/surfline-pipeline-aws-py

👾 e2e distributed pipeline I wrote for the first version of surfline sessions

Primary LanguagePython

Surfline Sesh v1


👾 this repo contains a project i am pretty proud of, the first version of Surfline Session's, a high-impactful mass-adopted product i built from scratch, while working at their sweet office at huntington beach.
👉 it's basically an end-to-end pipeline leveraging aws lambda + sqs + sns + s3 for a feed that retrieves videos (within two given NTP UTC timestamps), edit, and serve them to an api endpoint.
📚 sns is a pub/sub system, while sqs is a queueing system. sns is used to send the same message to multiple consumers via topics, while each message in an sqs queue is processed by only one consumer (in this case, the lambda function).



Summary


This application performs the following steps:

  1. Receive a SQS event requesting a clip for a given time interval.
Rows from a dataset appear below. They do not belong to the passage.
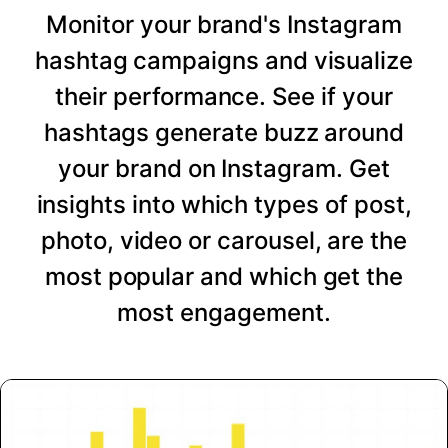
Monitor your brand's Instagram
hashtag campaigns and visualize
their performance. See if your
hashtags generate buzz around
your brand on Instagram. Get
insights into which types of post,
photo, video or carousel, are the
most popular and which get the
most engagement.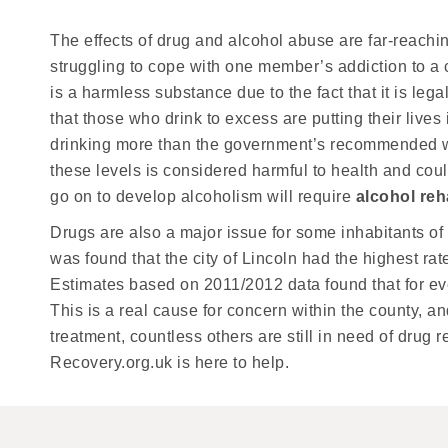
The effects of drug and alcohol abuse are far-reaching
struggling to cope with one member’s addiction to a 
is a harmless substance due to the fact that it is leg
that those who drink to excess are putting their liv
drinking more than the government’s recommended we
these levels is considered harmful to health and cou
go on to develop alcoholism will require
alcohol reh
Drugs are also a major issue for some inhabitants of Li
was found that the city of Lincoln had the highest ra
Estimates based on 2011/2012 data found that for eve
This is a real cause for concern within the county, 
treatment, countless others are still in need of drug 
Recovery.org.uk is here to help.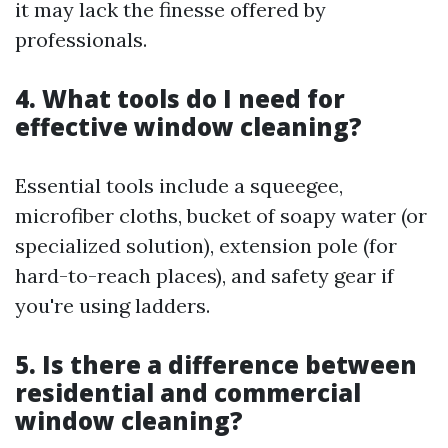
it may lack the finesse offered by
professionals.
4. What tools do I need for
effective window cleaning?
Essential tools include a squeegee,
microfiber cloths, bucket of soapy water (or
specialized solution), extension pole (for
hard-to-reach places), and safety gear if
you're using ladders.
5. Is there a difference between
residential and commercial
window cleaning?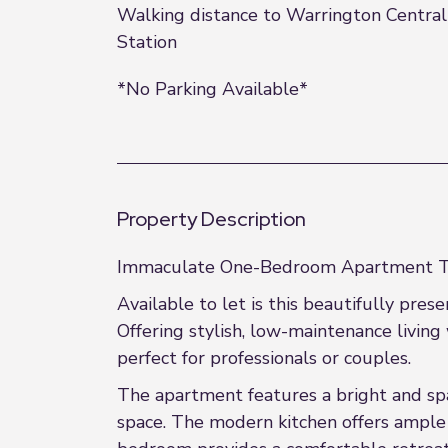
Walking distance to Warrington Central
Station
*No Parking Available*
Property Description
Immaculate One-Bedroom Apartment To
Available to let is this beautifully pr
Offering stylish, low-maintenance living 
perfect for professionals or couples.
The apartment features a bright and spac
space. The modern kitchen offers ampl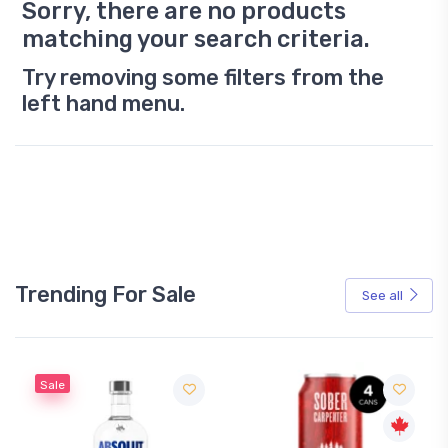
Sorry, there are no products
matching your search criteria.
Try removing some filters from the
left hand menu.
Trending For Sale
See all
Sale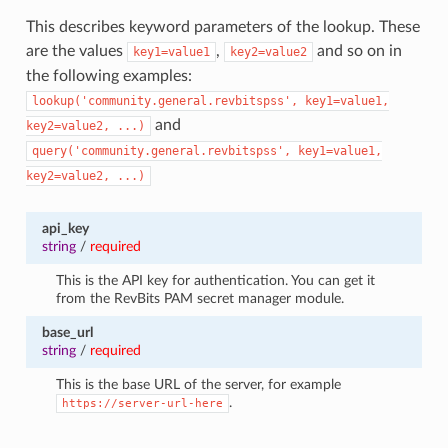
This describes keyword parameters of the lookup. These
are the values
,
and so on in
key1=value1
key2=value2
the following examples:
lookup('community.general.revbitspss',
key1=value1,
and
key2=value2,
...)
query('community.general.revbitspss',
key1=value1,
key2=value2,
...)
api_key
string
/
required
This is the API key for authentication. You can get it
from the RevBits PAM secret manager module.
base_url
string
/
required
This is the base URL of the server, for example
.
https://server-url-here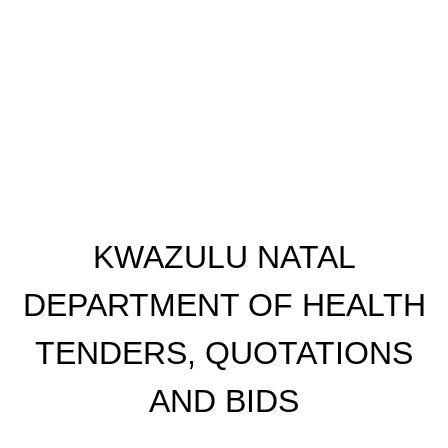
KWAZULU NATAL
DEPARTMENT OF HEALTH
TENDERS, QUOTATIONS
AND BIDS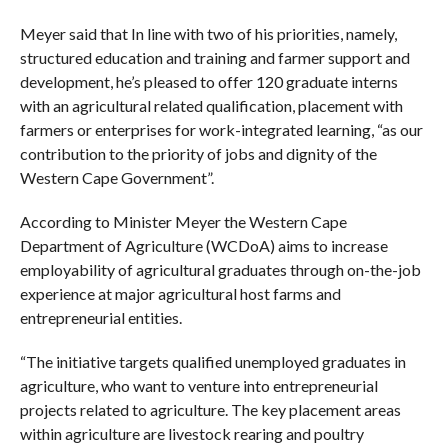
Meyer said that In line with two of his priorities, namely,
structured education and training and farmer support and
development, he’s pleased to offer 120 graduate interns
with an agricultural related qualification, placement with
farmers or enterprises for work-integrated learning, “as our
contribution to the priority of jobs and dignity of the
Western Cape Government”.
According to Minister Meyer the Western Cape
Department of Agriculture (WCDoA) aims to increase
employability of agricultural graduates through on-the-job
experience at major agricultural host farms and
entrepreneurial entities.
“The initiative targets qualified unemployed graduates in
agriculture, who want to venture into entrepreneurial
projects related to agriculture. The key placement areas
within agriculture are livestock rearing and poultry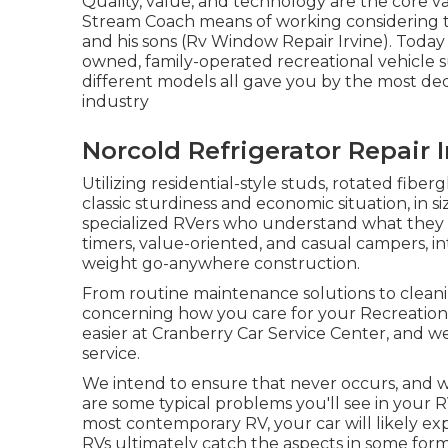
Quality, value, and technology are the core 
Stream Coach means of working considering th
and his sons (Rv Window Repair Irvine). Today 
owned, family-operated recreational vehicle 
different models all gave you by the most ded
industry
Norcold Refrigerator Repair I
Utilizing residential-style studs, rotated fibe
classic sturdiness and economic situation, in size
specialized RVers who understand what they wa
timers, value-oriented, and casual campers, in
weight go-anywhere construction.
From routine maintenance solutions to cleanin
concerning how you care for your Recreational
easier at Cranberry Car Service Center, and 
service.
We intend to ensure that never occurs, and 
are some typical problems you'll see in your 
most contemporary RV, your car will likely expe
RVs ultimately catch the aspects in some form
An example of SQS event is the follow:
        {
          "Records": [
            {
              "body": "{'clipId': '1111111111111', 'retryTimestamps': [], 'cameraId': '1111111111111', 'startTimestampInMs': 1537119363000, 'endTimestampInMs': 1537119423000}",
              "receiptHandle": "MessageReceiptHandle",
              "md5OfBody": "7b270e59b47ff90a553787216d55d91d",
              "eventSourceARN": "arn:aws:sqs:us-west-1:123456789012:MyQueue",
              "eventSource": "aws:sqs",
              "awsRegion": "us-west-1",
              "messageId": "19dd0b57-b21e-4ac1-bd88-01bbb068cb78",
              "attributes": {
                "ApproximateFirstReceiveTimestamp": "1523232000001",
                "SenderId": "123456789012",
                "ApproximateReceiveCount": "1",
                "SentTimestamp": "1523232000000"
              },
              "messageAttributes": {
                "SentTimestamp": "1523232000000"
              }
            }
          ]
        }
  1. Call the a camera API with the endpoint /cameras/cameraID to retrieve a camera alias for the given camera id.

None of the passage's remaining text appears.